Collected data:
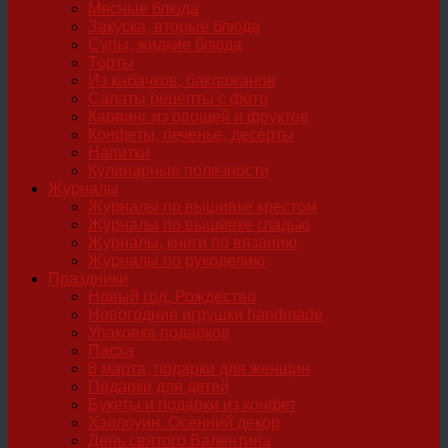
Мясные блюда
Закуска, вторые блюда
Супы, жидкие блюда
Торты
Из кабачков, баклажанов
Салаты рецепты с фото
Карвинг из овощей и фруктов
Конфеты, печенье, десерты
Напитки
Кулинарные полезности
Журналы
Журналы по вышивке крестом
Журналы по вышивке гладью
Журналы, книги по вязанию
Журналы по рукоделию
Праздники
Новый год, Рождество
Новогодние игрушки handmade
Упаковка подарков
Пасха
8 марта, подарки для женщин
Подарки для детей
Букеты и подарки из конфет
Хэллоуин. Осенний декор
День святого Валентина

--

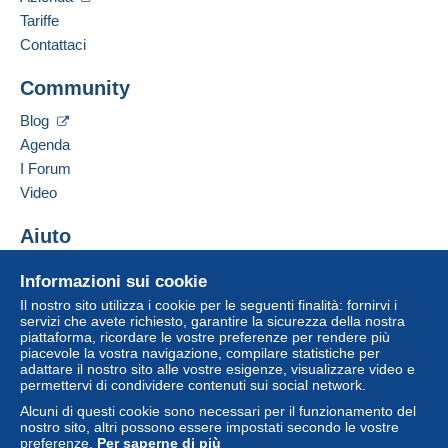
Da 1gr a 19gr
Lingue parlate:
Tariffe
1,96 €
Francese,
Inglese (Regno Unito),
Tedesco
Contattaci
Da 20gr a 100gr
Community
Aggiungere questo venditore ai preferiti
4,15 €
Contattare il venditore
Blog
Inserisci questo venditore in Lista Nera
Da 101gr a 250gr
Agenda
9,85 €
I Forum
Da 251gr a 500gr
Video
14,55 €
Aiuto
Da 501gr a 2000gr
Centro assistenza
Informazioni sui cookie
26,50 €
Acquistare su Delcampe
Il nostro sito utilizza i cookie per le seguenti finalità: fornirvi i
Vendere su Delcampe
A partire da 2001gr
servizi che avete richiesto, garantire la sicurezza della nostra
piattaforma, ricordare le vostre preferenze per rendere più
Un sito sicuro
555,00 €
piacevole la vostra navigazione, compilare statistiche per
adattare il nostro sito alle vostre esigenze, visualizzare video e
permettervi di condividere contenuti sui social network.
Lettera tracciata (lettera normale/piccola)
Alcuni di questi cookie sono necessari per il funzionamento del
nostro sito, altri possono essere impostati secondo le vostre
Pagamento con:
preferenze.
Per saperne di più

*TASK INSTRUCTIONS:* Given the records above, return exactly the lines starting at the line containing "Мясные блюда" and ending at the line containing "День святого Валентина", including both.

*REPLY:*
Мясные блюда
Закуска, вторые блюда
Супы, жидкие блюда
Торты
Из кабачков, баклажанов
Салаты рецепты с фото
Карвинг из овощей и фруктов
Конфеты, печенье, десерты
Напитки
Кулинарные полезности
Журналы
Журналы по вышивке крестом
Журналы по вышивке гладью
Журналы, книги по вязанию
Журналы по рукоделию
Праздники
Новый год, Рождество
Новогодние игрушки handmade
Упаковка подарков
Пасха
8 марта, подарки для женщин
Подарки для детей
Букеты и подарки из конфет
Хэллоуин. Осенний декор
День святого Валентина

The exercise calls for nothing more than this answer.